RECORD EXTRACTS —
▼▼▼

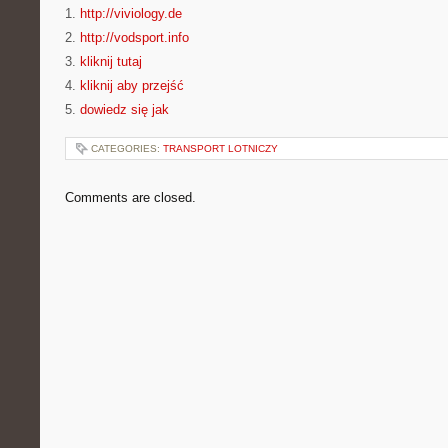
1.
http://viviology.de
2.
http://vodsport.info
3.
kliknij tutaj
4.
kliknij aby przejść
5.
dowiedz się jak
CATEGORIES:
TRANSPORT LOTNICZY
Comments are closed.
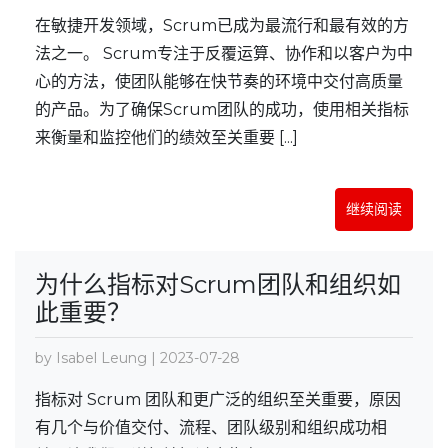
在敏捷开发领域，Scrum已成为最流行和最有效的方
法之一。 Scrum专注于反覆运算、协作和以客户为中
心的方法，使团队能够在快节奏的环境中交付高质量
的产品。为了确保Scrum团队的成功，使用相关指标
来衡量和监控他们的绩效至关重要 [...]
继续阅读
为什么指标对Scrum团队和组织如
此重要？
by Isabel Leung | 2023-07-28
指标对 Scrum 团队和更广泛的组织至关重要，原因
有几个与价值交付、流程、团队级别和组织成功相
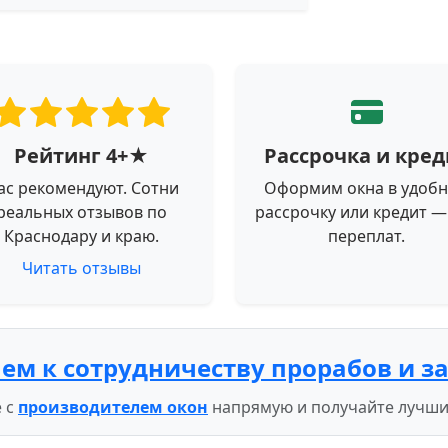
Рейтинг 4+★
Рассрочка и кред
ас рекомендуют. Сотни
Оформим окна в удоб
реальных отзывов по
рассрочку или кредит —
Краснодару и краю.
переплат.
Читать отзывы
ем к сотрудничеству прорабов и з
 с
производителем окон
напрямую и получайте лучши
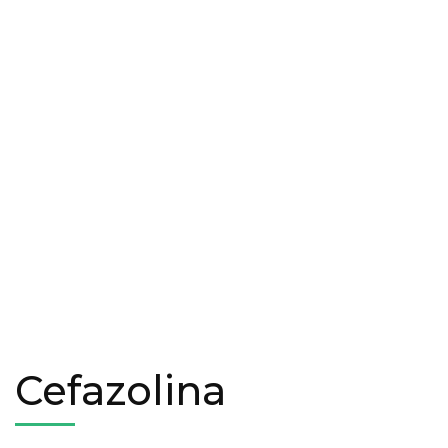
Cefazolina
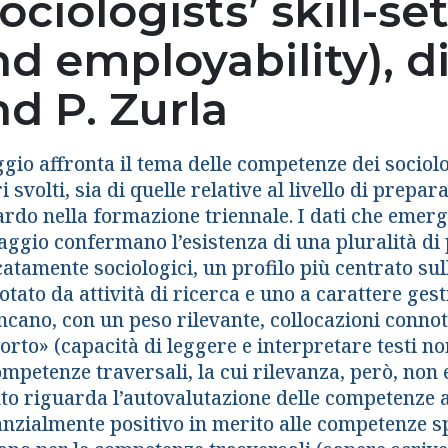
ociologists’ skill-s
d employability), di
d P. Zurla
ggio affronta il tema delle competenze dei sociolog
i svolti, sia di quelle relative al livello di prepar
ardo nella formazione triennale. I dati che emer
aggio confermano l’esistenza di una pluralità di p
atamente sociologici, un profilo più centrato sul
tato da attività di ricerca e uno a carattere gest
ancano, con un peso rilevante, collocazioni conno
rto» (capacità di leggere e interpretare testi no
mpetenze traversali, la cui rilevanza, però, non 
to riguarda l’autovalutazione delle competenze ac
anzialmente positivo in merito alle competenze s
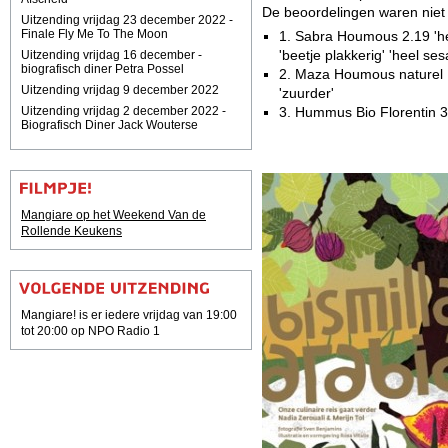
De beoordelingen waren niet
Uitzending vrijdag 23 december 2022 -
Finale Fly Me To The Moon
1. Sabra Houmous 2.19 'hele
'beetje plakkerig' 'heel ses
Uitzending vrijdag 16 december -
biografisch diner Petra Possel
2. Maza Houmous naturel 1.
Uitzending vrijdag 9 december 2022
'zuurder'
3. Hummus Bio Florentin 3,0
Uitzending vrijdag 2 december 2022 -
Biografisch Diner Jack Wouterse
Mangiare op het Weekend Van de
Rollende Keukens
Mangiare! is er iedere vrijdag van 19:00
tot 20:00 op NPO Radio 1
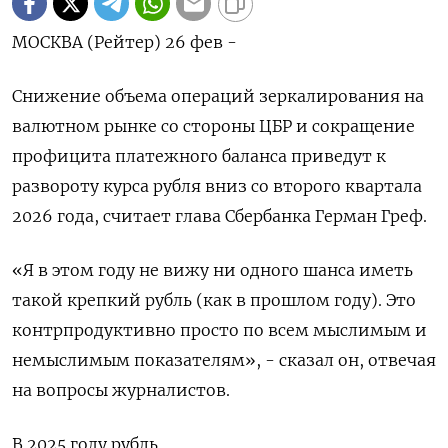
МОСКВА (Рейтер) 26 фев -
Cнижение объема операций зеркалирования на
валютном рынке со стороны ЦБР и сокращение
профицита платежного баланса приведут к
развороту курса рубля вниз со второго квартала
2026 года, считает глава Сбербанка Герман Греф.
«Я в этом году не вижу ни ‌одного шанса иметь
такой крепкий рубль (как в прошлом году). Это
контрпродуктивно просто по всем мыслимым и
немыслимым показателям», - сказал он, отвечая
на вопросы журналистов.
В 2025 году рубль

▲▲▲

WHAT THIS TASK INVOLVES —
Leaving every picture out, please copy exactly the lines from the one holding "ancano, con un" through the last line of the listing, both ends included.

EXPECTED ANSWER —
ancano, con un peso rilevante, collocazioni conno
rto» (capacità di leggere e interpretare testi no
mpetenze traversali, la cui rilevanza, però, non 
to riguarda l’autovalutazione delle competenze ac
anzialmente positivo in merito alle competenze s
De beoordelingen waren niet
Uitzending vrijdag 23 december 2022 -
Finale Fly Me To The Moon
1. Sabra Houmous 2.19 'hele
'beetje plakkerig' 'heel ses
Uitzending vrijdag 16 december -
biografisch diner Petra Possel
2. Maza Houmous naturel 1.
Uitzending vrijdag 9 december 2022
'zuurder'
3. Hummus Bio Florentin 3,0
Uitzending vrijdag 2 december 2022 -
Biografisch Diner Jack Wouterse
Mangiare op het Weekend Van de
Rollende Keukens
Mangiare! is er iedere vrijdag van 19:00
tot 20:00 op NPO Radio 1
МОСКВА (Рейтер) 26 фев -
Cнижение объема операций зеркалирования на
валютном рынке со стороны ЦБР и сокращение
профицита платежного баланса приведут к
развороту курса рубля вниз со второго квартала
2026 года, считает глава Сбербанка Герман Греф.
«Я в этом году не вижу ни ‌одного шанса иметь
такой крепкий рубль (как в прошлом году). Это
контрпродуктивно просто по всем мыслимым и
немыслимым показателям», - сказал он, отвечая
на вопросы журналистов.
В 2025 году рубль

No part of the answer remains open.